Repeat, exactly as written, the lines from the one with "Grande São Paulo" to the final line of the listing, and keep every picture out.
*** The data
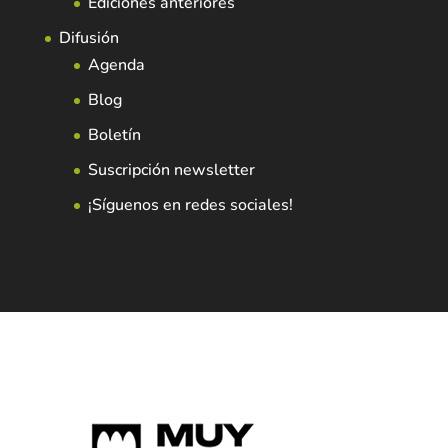
Ediciones anteriores
Difusión
Agenda
Blog
Boletín
Suscripción newsletter
¡Síguenos en redes sociales!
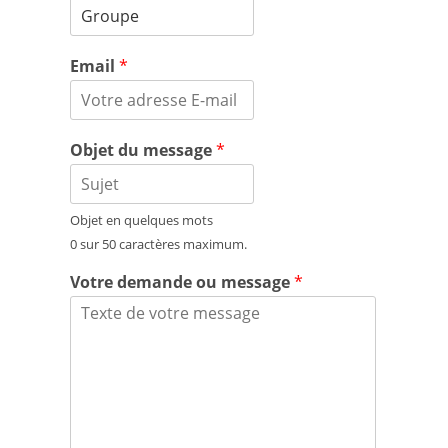
Email
*
Objet du message
*
Objet en quelques mots
0 sur 50 caractères maximum.
Votre demande ou message
*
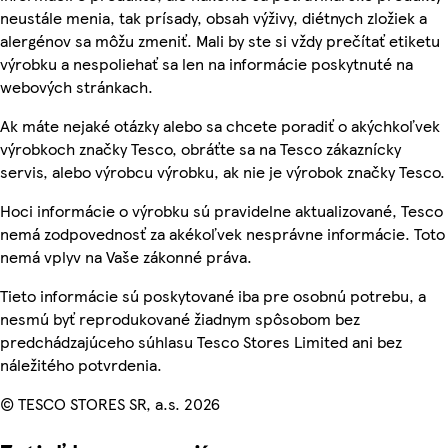
neustále menia, tak prísady, obsah výživy, diétnych zložiek a
alergénov sa môžu zmeniť. Mali by ste si vždy prečítať etiketu
výrobku a nespoliehať sa len na informácie poskytnuté na
webových stránkach.
Ak máte nejaké otázky alebo sa chcete poradiť o akýchkoľvek
výrobkoch značky Tesco, obráťte sa na Tesco zákaznícky
servis, alebo výrobcu výrobku, ak nie je výrobok značky Tesco.
Hoci informácie o výrobku sú pravidelne aktualizované, Tesco
nemá zodpovednosť za akékoľvek nesprávne informácie. Toto
nemá vplyv na Vaše zákonné práva.
Tieto informácie sú poskytované iba pre osobnú potrebu, a
nesmú byť reprodukované žiadnym spôsobom bez
predchádzajúceho súhlasu Tesco Stores Limited ani bez
náležitého potvrdenia.
© TESCO STORES SR, a.s. 2026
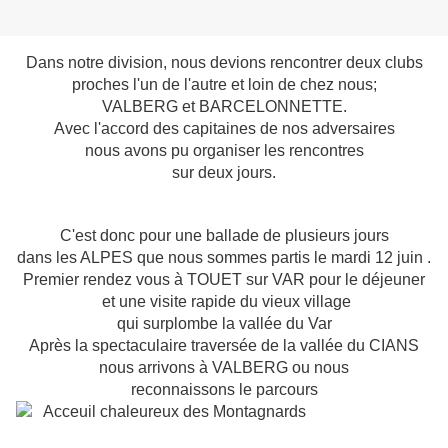
Dans notre division, nous devions rencontrer deux clubs
proches l'un de l'autre et loin de chez nous;
VALBERG et BARCELONNETTE.
Avec l'accord des capitaines de nos adversaires
nous avons pu organiser les rencontres
sur deux jours.
C'est donc pour une ballade de plusieurs jours
dans les ALPES que nous sommes partis le mardi 12 juin .
Premier rendez vous à TOUET sur VAR pour le déjeuner
et une visite rapide du vieux village
qui surplombe la vallée du Var
Après la spectaculaire traversée de la vallée du CIANS
nous arrivons à VALBERG ou nous
reconnaissons
le parcours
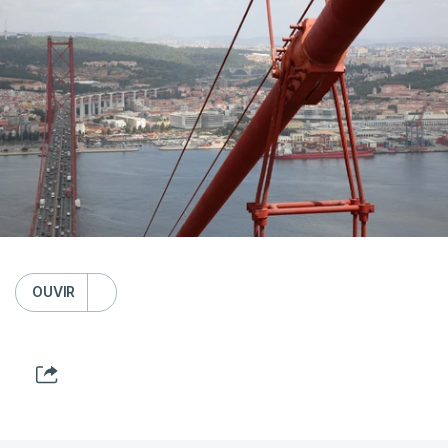
OUVIR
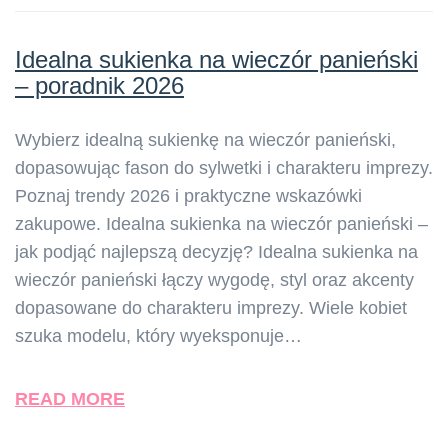
Idealna sukienka na wieczór panieński
– poradnik 2026
Wybierz idealną sukienkę na wieczór panieński,
dopasowując fason do sylwetki i charakteru imprezy.
Poznaj trendy 2026 i praktyczne wskazówki
zakupowe. Idealna sukienka na wieczór panieński –
jak podjąć najlepszą decyzję? Idealna sukienka na
wieczór panieński łączy wygodę, styl oraz akcenty
dopasowane do charakteru imprezy. Wiele kobiet
szuka modelu, który wyeksponuje…
READ MORE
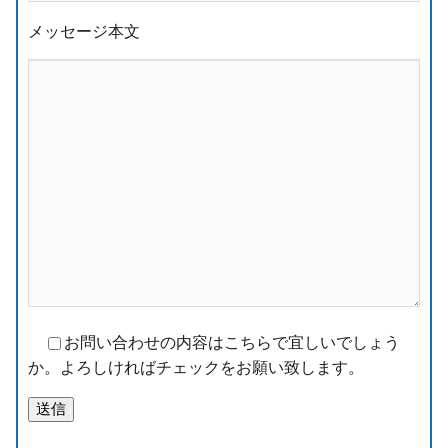
メッセージ本文
お問い合わせの内容はこちらで宜しいでしょう
か。よろしければチェックをお願い致します。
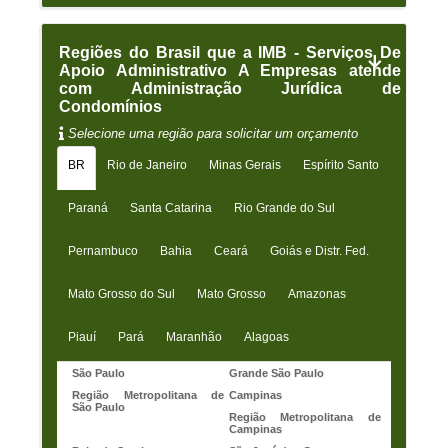
Regiões do Brasil que a IMB - Serviços De
Apoio Administrativo A Empresas atende
com Administração Jurídica de
Condomínios
Selecione uma região para solicitar um orçamento
BR
Rio de Janeiro
Minas Gerais
Espírito Santo
Paraná
Santa Catarina
Rio Grande do Sul
Pernambuco
Bahia
Ceará
Goiás e Distr. Fed.
Mato Grosso do Sul
Mato Grosso
Amazonas
Piauí
Pará
Maranhão
Alagoas
São Paulo
Grande São Paulo
Região Metropolitana de
Campinas
São Paulo
Região Metropolitana de
Campinas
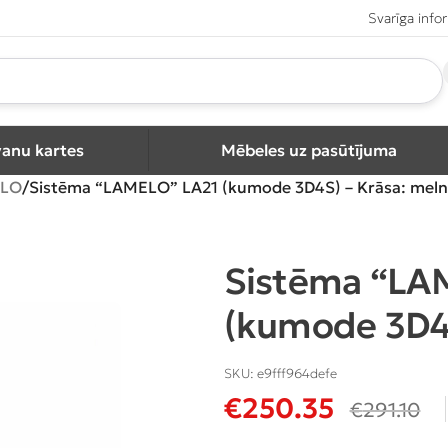
Svarīga info
vanu kartes
Mēbeles uz pasūtījuma
LO
Sistēma “LAMELO” LA21 (kumode 3D4S) – Krāsa: mel
Sistēma “LA
(kumode 3D4S
SKU:
e9fff964defe
€
250.35
€
291.10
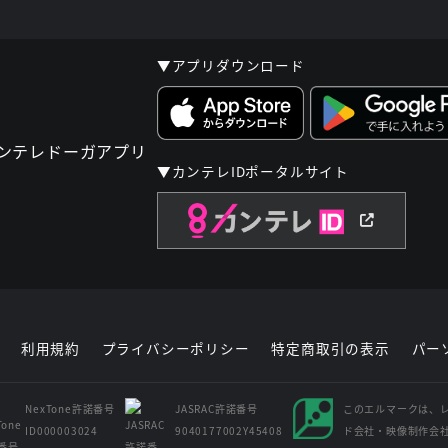
▼アプリダウンロード
▼カンテレIDポータルサイト
利用規約
プライバシーポリシー
特定商取引の表示
パー
NexTone許諾番号
JASRAC許諾番号
このエルマークは、
ID000003024
9040177002Y45408
ド会社・映像制作会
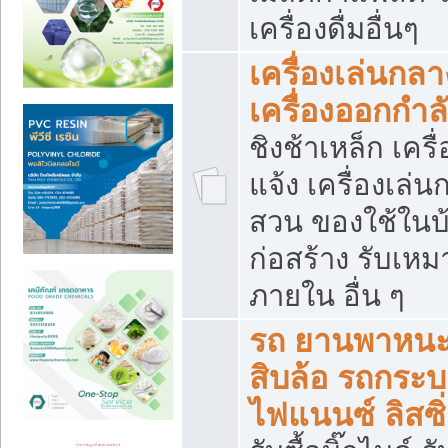
เครื่องดื่มอื่นๆ
เครื่องเล่นกลา
เครื่องออกกำ
ชิงช้าเหล็ก เค
แจ้ง เครื่องเล่
สวน ของใช้ในบ้
ก่อสร้าง รับเหม
ภายใน อื่น ๆ
รถ ยานพาหนะ 
สิบล้อ รถกระบะ 
ไฟแนนซ์ ลิสซิ่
******
#### [Answer to the problem]
Grande São Paulo
Região Metropolitana de
Campinas
São Paulo
Região Metropolitana de
Campinas
Svarīga info
vanu kartes
Mēbeles uz pasūtījuma
LO
Sistēma “LAMELO” LA21 (kumode 3D4S) – Krāsa: mel
Sistēma “LA
(kumode 3D4S
SKU:
e9fff964defe
€
250.35
€
291.10
▼アプリダウンロード
▼カンテレIDポータルサイト
利用規約
プライバシーポリシー
特定商取引の表示
パー
NexTone許諾番号
JASRAC許諾番号
このエルマークは、
ID000003024
9040177002Y45408
ド会社・映像制作会
เครื่องดื่มอื่นๆ
เครื่องเล่นกลา
เครื่องออกกำ
ชิงช้าเหล็ก เค
แจ้ง เครื่องเล่
สวน ของใช้ในบ้
ก่อสร้าง รับเหม
ภายใน อื่น ๆ
รถ ยานพาหนะ 
สิบล้อ รถกระบะ 
ไฟแนนซ์ ลิสซิ่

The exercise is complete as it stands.